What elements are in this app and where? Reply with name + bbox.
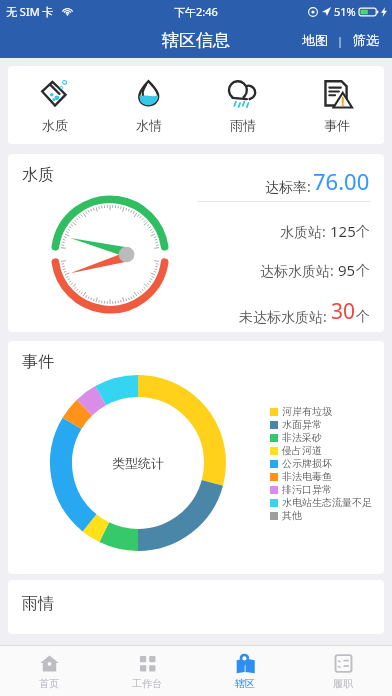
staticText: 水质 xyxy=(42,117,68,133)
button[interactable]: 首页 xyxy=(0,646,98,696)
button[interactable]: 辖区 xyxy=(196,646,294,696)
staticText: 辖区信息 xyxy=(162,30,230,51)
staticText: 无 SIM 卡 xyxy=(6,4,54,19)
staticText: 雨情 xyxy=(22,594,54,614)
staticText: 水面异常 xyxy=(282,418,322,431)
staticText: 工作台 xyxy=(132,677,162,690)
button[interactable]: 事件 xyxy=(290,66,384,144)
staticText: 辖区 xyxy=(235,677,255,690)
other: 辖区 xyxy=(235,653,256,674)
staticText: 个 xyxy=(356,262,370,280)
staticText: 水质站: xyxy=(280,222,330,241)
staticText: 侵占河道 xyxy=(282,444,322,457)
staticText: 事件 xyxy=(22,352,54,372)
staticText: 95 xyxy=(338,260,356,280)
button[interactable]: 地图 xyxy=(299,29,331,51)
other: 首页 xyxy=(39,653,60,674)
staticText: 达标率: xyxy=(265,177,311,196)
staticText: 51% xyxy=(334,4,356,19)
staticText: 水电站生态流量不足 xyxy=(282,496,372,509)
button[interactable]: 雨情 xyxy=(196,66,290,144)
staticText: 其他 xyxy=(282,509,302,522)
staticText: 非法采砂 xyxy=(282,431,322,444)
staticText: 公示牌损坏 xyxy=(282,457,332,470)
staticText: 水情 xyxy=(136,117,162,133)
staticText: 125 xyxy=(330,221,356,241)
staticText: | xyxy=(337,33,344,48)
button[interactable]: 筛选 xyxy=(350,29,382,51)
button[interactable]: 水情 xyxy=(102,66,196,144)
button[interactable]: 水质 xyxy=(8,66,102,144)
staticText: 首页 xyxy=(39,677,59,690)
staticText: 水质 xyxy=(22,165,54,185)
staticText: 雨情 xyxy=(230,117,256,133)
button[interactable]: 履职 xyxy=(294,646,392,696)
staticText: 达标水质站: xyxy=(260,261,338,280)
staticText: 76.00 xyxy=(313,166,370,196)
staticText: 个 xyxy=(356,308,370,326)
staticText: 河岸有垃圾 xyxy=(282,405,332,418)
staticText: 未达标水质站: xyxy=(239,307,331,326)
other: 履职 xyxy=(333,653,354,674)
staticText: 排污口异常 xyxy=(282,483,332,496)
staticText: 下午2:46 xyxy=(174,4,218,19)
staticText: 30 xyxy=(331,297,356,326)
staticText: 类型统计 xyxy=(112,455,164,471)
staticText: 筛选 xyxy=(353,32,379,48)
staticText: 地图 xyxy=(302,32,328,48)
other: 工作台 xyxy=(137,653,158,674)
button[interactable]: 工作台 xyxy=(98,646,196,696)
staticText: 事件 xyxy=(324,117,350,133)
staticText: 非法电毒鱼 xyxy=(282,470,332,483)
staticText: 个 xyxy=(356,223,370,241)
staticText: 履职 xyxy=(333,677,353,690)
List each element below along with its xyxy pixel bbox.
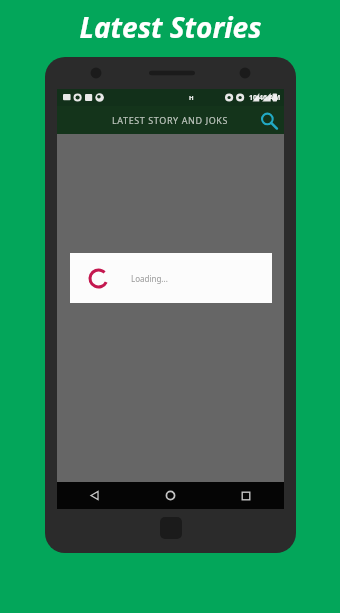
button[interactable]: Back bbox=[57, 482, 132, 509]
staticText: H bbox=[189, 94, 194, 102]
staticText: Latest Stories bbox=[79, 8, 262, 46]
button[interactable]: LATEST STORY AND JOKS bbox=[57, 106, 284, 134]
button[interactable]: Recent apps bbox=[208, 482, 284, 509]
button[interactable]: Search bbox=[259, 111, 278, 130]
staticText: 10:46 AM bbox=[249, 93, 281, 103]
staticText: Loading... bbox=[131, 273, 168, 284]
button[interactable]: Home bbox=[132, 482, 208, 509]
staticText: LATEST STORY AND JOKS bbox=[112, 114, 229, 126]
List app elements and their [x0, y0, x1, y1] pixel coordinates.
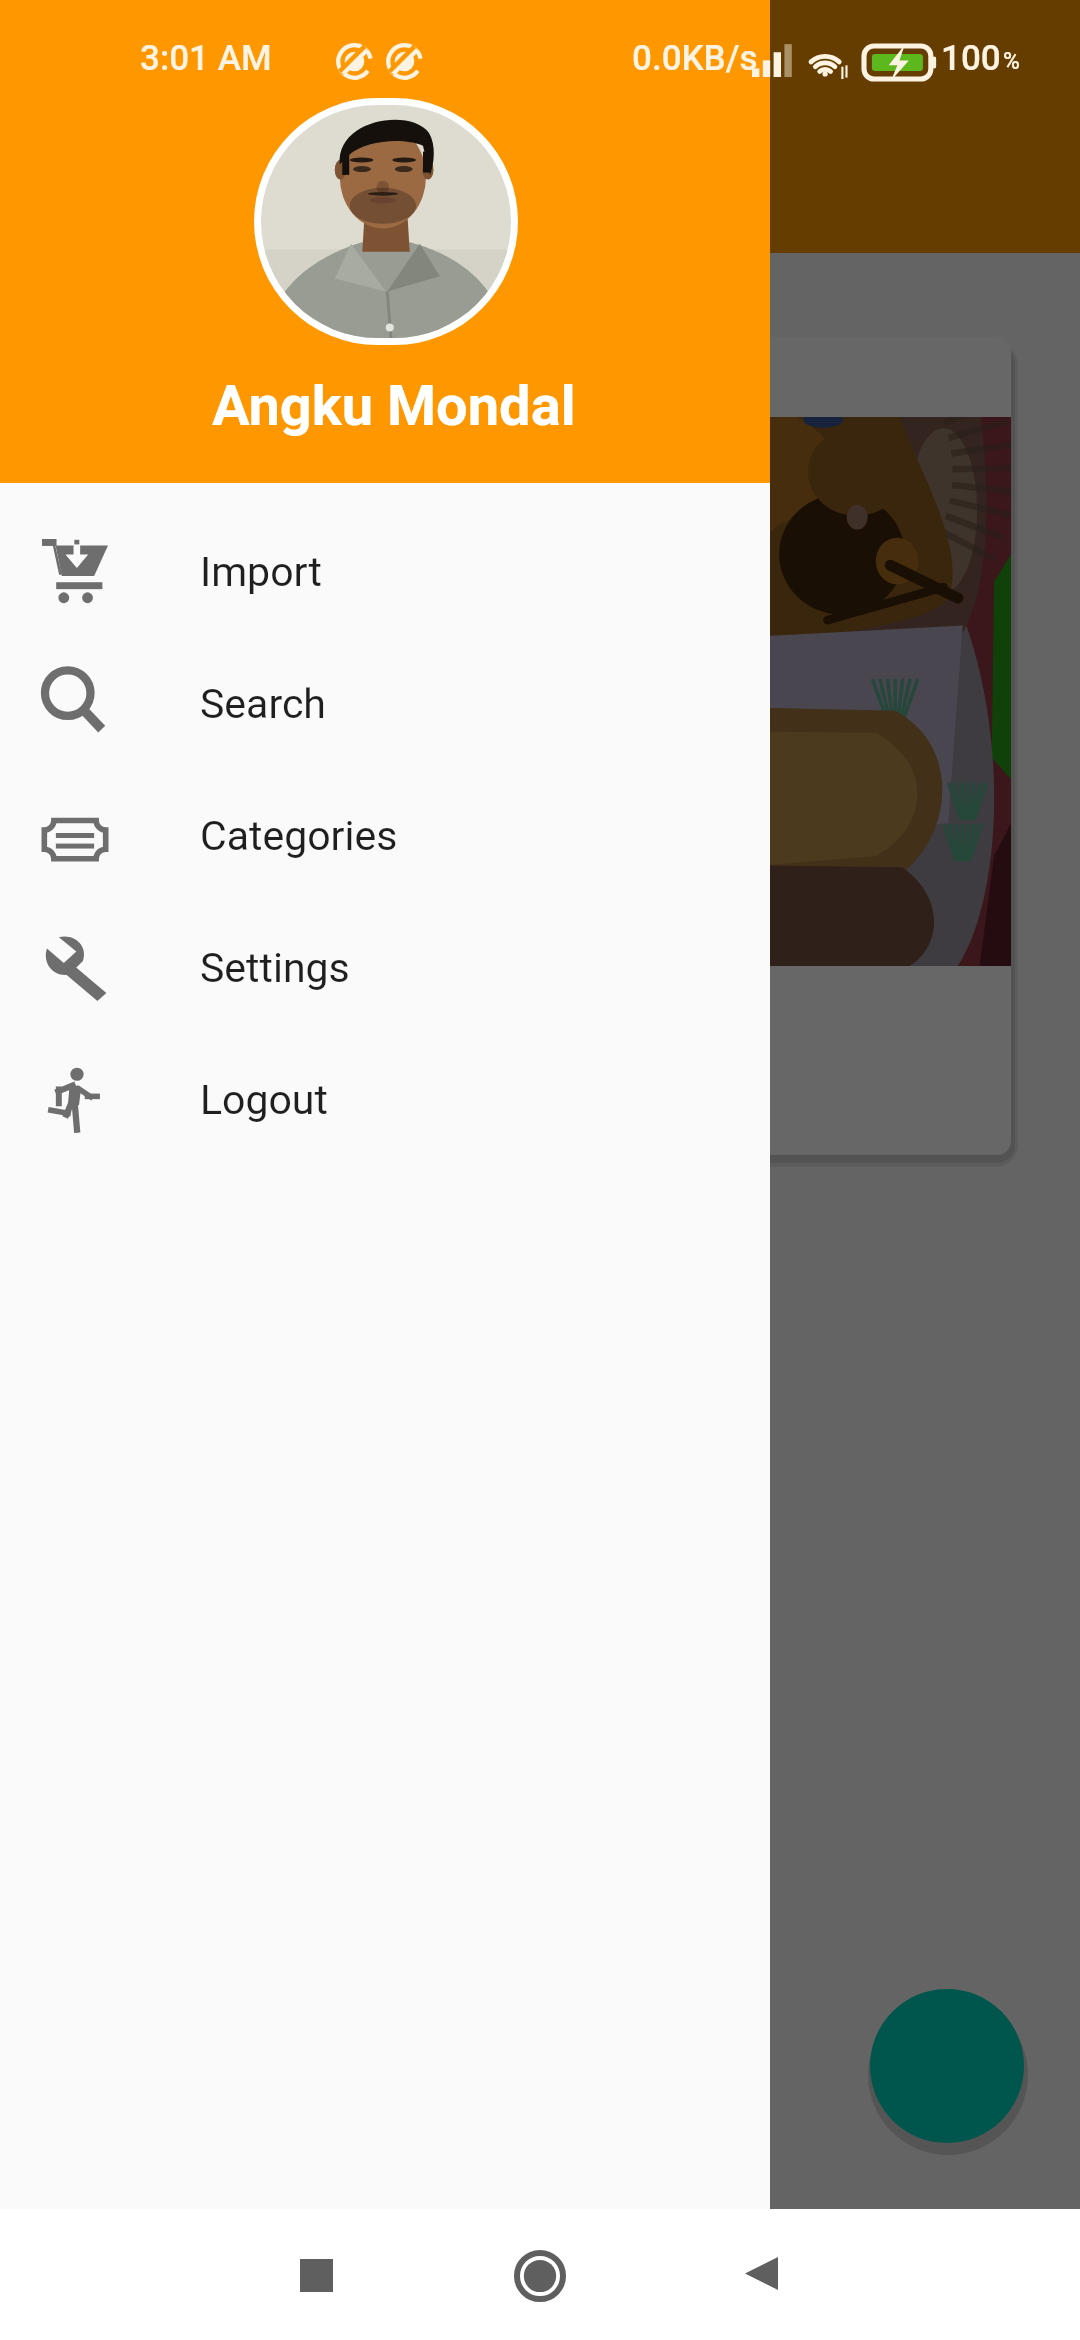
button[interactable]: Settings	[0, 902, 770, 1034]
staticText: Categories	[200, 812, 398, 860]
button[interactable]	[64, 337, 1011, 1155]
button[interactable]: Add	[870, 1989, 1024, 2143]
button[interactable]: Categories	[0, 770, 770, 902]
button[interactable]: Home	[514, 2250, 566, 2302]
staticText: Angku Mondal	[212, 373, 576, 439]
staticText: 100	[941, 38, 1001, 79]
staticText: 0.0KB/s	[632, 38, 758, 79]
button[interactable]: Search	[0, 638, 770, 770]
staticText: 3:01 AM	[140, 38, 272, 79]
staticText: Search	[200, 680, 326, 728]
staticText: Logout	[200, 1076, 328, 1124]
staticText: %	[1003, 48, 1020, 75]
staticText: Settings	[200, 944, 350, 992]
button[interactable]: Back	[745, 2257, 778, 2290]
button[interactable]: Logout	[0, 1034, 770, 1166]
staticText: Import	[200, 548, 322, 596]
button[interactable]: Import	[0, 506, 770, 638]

◇ ◇ ◇

TASK DETAILS
All of the entries need to be retyped word for word, pictures excluded.

ANSWER TO THIS TASK
What elements are in this app and where? Reply with name + bbox.
staticText: 水质 xyxy=(42,117,68,133)
button[interactable]: 首页 xyxy=(0,646,98,696)
button[interactable]: 辖区 xyxy=(196,646,294,696)
staticText: 辖区信息 xyxy=(162,30,230,51)
staticText: 无 SIM 卡 xyxy=(6,4,54,19)
staticText: 雨情 xyxy=(22,594,54,614)
staticText: 水面异常 xyxy=(282,418,322,431)
staticText: 工作台 xyxy=(132,677,162,690)
button[interactable]: 事件 xyxy=(290,66,384,144)
staticText: 辖区 xyxy=(235,677,255,690)
other: 辖区 xyxy=(235,653,256,674)
staticText: 个 xyxy=(356,262,370,280)
staticText: 水质站: xyxy=(280,222,330,241)
staticText: 侵占河道 xyxy=(282,444,322,457)
staticText: 事件 xyxy=(22,352,54,372)
staticText: 95 xyxy=(338,260,356,280)
button[interactable]: 地图 xyxy=(299,29,331,51)
other: 首页 xyxy=(39,653,60,674)
staticText: 达标率: xyxy=(265,177,311,196)
staticText: 51% xyxy=(334,4,356,19)
staticText: 水电站生态流量不足 xyxy=(282,496,372,509)
button[interactable]: 雨情 xyxy=(196,66,290,144)
staticText: 其他 xyxy=(282,509,302,522)
staticText: 非法采砂 xyxy=(282,431,322,444)
staticText: 公示牌损坏 xyxy=(282,457,332,470)
staticText: 水情 xyxy=(136,117,162,133)
staticText: 125 xyxy=(330,221,356,241)
staticText: | xyxy=(337,33,344,48)
button[interactable]: 筛选 xyxy=(350,29,382,51)
button[interactable]: 水情 xyxy=(102,66,196,144)
button[interactable]: 水质 xyxy=(8,66,102,144)
staticText: 首页 xyxy=(39,677,59,690)
staticText: 水质 xyxy=(22,165,54,185)
staticText: 雨情 xyxy=(230,117,256,133)
button[interactable]: 履职 xyxy=(294,646,392,696)
staticText: 达标水质站: xyxy=(260,261,338,280)
staticText: 76.00 xyxy=(313,166,370,196)
staticText: 个 xyxy=(356,308,370,326)
staticText: 河岸有垃圾 xyxy=(282,405,332,418)
staticText: 未达标水质站: xyxy=(239,307,331,326)
other: 履职 xyxy=(333,653,354,674)
staticText: 排污口异常 xyxy=(282,483,332,496)
staticText: 下午2:46 xyxy=(174,4,218,19)
staticText: 30 xyxy=(331,297,356,326)
staticText: 类型统计 xyxy=(112,455,164,471)
staticText: 筛选 xyxy=(353,32,379,48)
staticText: 地图 xyxy=(302,32,328,48)
other: 工作台 xyxy=(137,653,158,674)
button[interactable]: 工作台 xyxy=(98,646,196,696)
staticText: 事件 xyxy=(324,117,350,133)
staticText: 非法电毒鱼 xyxy=(282,470,332,483)
staticText: 个 xyxy=(356,223,370,241)
staticText: 履职 xyxy=(333,677,353,690)
List each element below along with its xyxy pixel bbox.
button[interactable]: Back bbox=[57, 482, 132, 509]
staticText: H bbox=[189, 94, 194, 102]
staticText: Latest Stories bbox=[79, 8, 262, 46]
button[interactable]: LATEST STORY AND JOKS bbox=[57, 106, 284, 134]
button[interactable]: Recent apps bbox=[208, 482, 284, 509]
button[interactable]: Search bbox=[259, 111, 278, 130]
staticText: 10:46 AM bbox=[249, 93, 281, 103]
staticText: Loading... bbox=[131, 273, 168, 284]
button[interactable]: Home bbox=[132, 482, 208, 509]
staticText: LATEST STORY AND JOKS bbox=[112, 114, 229, 126]
List app elements and their [x0, y0, x1, y1] pixel coordinates.
button[interactable]: Settings	[0, 902, 770, 1034]
staticText: Categories	[200, 812, 398, 860]
button[interactable]	[64, 337, 1011, 1155]
button[interactable]: Add	[870, 1989, 1024, 2143]
button[interactable]: Categories	[0, 770, 770, 902]
button[interactable]: Home	[514, 2250, 566, 2302]
staticText: Angku Mondal	[212, 373, 576, 439]
staticText: 100	[941, 38, 1001, 79]
staticText: 0.0KB/s	[632, 38, 758, 79]
button[interactable]: Search	[0, 638, 770, 770]
staticText: 3:01 AM	[140, 38, 272, 79]
staticText: Search	[200, 680, 326, 728]
staticText: Logout	[200, 1076, 328, 1124]
staticText: %	[1003, 48, 1020, 75]
staticText: Settings	[200, 944, 350, 992]
button[interactable]: Back	[745, 2257, 778, 2290]
button[interactable]: Logout	[0, 1034, 770, 1166]
staticText: Import	[200, 548, 322, 596]
button[interactable]: Import	[0, 506, 770, 638]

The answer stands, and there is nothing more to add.